C2FO / vfs

Pluggable, extensible virtual file system for Go

Geek Repo:Geek Repo

Github PK Tool:Github PK Tool

Using gs.File.CopyToFile after reading the file results in 0 byte file at the destination

aucampia opened this issue · comments

This is because the same reader is used for copying and for reading, so by the time you get to CopyToFile the reader is already at the end of the file.

Probably the simplest solution to this fix will be to just Seek(0,0) before doing the copy.

As a workaround the seek can be done in user code.

Any inputs on possible resolutions is welcome, I think it would be good to just call Seek(0, 0) and I will prepare a patch for that.

Is the behavior different for S3? OS?

I think the same problem will occur if the copy happens from S3 to non S3, and OS to non OS. But I can confirm copying from OS to OS works fine regardless of whether the file is read first.

The difference when it comes to google storage is that copying from gs to gs somehow does use reader.
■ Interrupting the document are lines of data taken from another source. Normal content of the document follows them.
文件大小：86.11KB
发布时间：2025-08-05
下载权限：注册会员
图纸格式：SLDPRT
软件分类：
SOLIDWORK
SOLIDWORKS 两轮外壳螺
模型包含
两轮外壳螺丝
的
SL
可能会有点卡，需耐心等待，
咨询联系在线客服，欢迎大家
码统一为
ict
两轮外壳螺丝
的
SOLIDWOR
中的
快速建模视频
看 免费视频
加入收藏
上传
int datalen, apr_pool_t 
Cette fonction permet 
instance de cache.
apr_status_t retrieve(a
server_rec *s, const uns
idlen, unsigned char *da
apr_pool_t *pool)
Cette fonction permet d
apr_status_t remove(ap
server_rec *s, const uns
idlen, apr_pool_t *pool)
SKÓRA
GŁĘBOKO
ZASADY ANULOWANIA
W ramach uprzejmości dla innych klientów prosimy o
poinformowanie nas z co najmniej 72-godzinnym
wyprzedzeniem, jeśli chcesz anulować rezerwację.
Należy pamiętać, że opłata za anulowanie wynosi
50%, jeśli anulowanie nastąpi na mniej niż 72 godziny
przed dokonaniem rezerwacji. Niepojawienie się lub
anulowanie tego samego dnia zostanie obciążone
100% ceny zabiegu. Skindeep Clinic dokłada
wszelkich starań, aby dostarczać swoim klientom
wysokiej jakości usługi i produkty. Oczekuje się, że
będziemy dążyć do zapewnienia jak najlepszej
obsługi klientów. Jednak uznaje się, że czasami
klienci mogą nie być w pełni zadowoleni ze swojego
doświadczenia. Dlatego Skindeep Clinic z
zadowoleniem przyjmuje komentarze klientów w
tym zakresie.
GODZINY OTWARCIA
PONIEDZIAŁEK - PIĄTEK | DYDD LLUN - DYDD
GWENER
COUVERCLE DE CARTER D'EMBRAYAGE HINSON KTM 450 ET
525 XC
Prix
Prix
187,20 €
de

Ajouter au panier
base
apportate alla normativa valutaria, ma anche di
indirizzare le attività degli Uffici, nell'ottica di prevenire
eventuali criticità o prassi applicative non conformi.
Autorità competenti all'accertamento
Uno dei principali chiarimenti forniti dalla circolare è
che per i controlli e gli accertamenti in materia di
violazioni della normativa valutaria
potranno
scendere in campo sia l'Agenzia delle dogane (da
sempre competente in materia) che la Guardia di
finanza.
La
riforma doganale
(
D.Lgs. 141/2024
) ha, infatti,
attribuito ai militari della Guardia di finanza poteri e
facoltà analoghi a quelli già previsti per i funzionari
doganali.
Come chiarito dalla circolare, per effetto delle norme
Which maybe should not happen.

I will submit unit test shortly for this, which may make it a bit easier to see what is up.

I think the safest resolution to this, which won't not affect anyone relying on state, is to create a secondary reader for the temp file.

But this will have to be fixed in other back-ends also for cases where where the file is copied to another back-end.

So this is a consequence of the fact that we chose vfs.File to implement io.Reader, io.Writer, I.Closer, io.Seeker. For whose we must keep state of cursor position.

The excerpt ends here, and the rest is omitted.